In our time obsessed with money and social status, little has changed as far as marriages being essentially business arrangements where carnal lust serves as lure — at least for one of the partners — at the initiation and then as a cement with a short life span if the lust element is the primary bond to the relationship. Currently, around 50 percent of all marriages in the Western world, where women can divorce freely, end up in divorce. Typically, couples fight and part over money and intimacy issues. Since the economic crash of 2008, the ratio of marriages ending in divorces has improved slightly. This is certainly not because couples with problems are going massively for couple counseling — as they should — but rather because economically they cannot afford a separation, even less a divorce. Instead, they must often live with the enemy under the same roof.

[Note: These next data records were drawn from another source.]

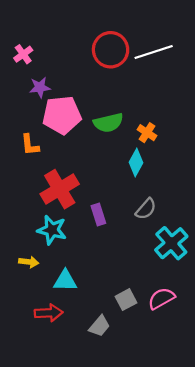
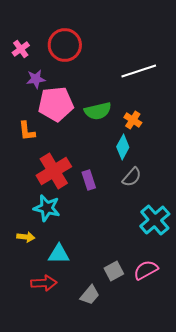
red circle: (111, 50) -> (65, 45), moved
white line: (154, 52) -> (139, 71), moved
gray semicircle: (146, 209) -> (132, 177), moved
purple rectangle: (98, 214) -> (89, 180), moved

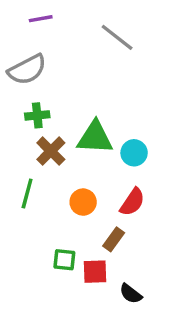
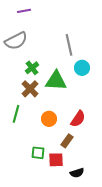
gray line: (117, 37) -> (69, 45), moved, turned 40
green cross: (37, 115) -> (32, 68), moved, turned -32
cyan circle: (134, 153) -> (82, 68), moved
black semicircle: (131, 294) -> (77, 173), turned -56

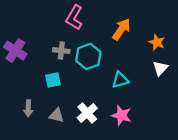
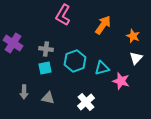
gray cross: (61, 51) -> (46, 49), moved
cyan hexagon: (88, 56) -> (75, 61), moved
white cross: (87, 113) -> (86, 102), moved
pink star: (121, 115) -> (121, 81), moved

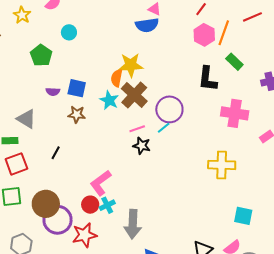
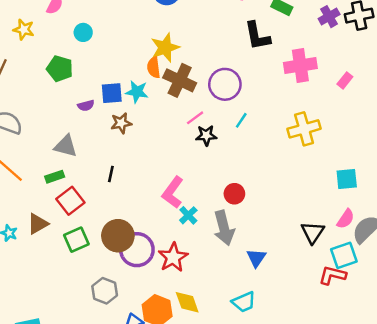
cyan star: (109, 100) -> (137, 92), moved
cyan line: (164, 128) -> (241, 120), moved
red circle: (90, 205) -> (234, 194), moved

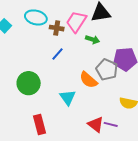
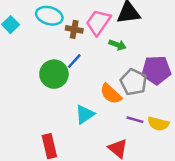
green circle: (29, 83) -> (54, 74), moved
cyan triangle: (68, 97) -> (85, 114), turned 30
purple line: (111, 124) -> (135, 120), moved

Real love (romantic love) is rare. It is harder to find than a needle in a hay stack. It is never about money or gain in social status. It is not to be confused with physical attraction either. Both aspects, material gain and lust, have finite life spans. For real love, which is neither lust nor a material arrangement, to last the bond has to be deeper than what most people call love. It has to be based mainly on a strong connection between two individuals, as if they were spiritually tied by an invisible umbilical cord. Only this type of love, unlike ordinary love, can transcend trivial notions such as money, lust and practicality. This said, most people settle for less, a lot less, because what they call love is only a crutch against loneliness.

Editor’s Note: All photographs by Gilbert Mercier.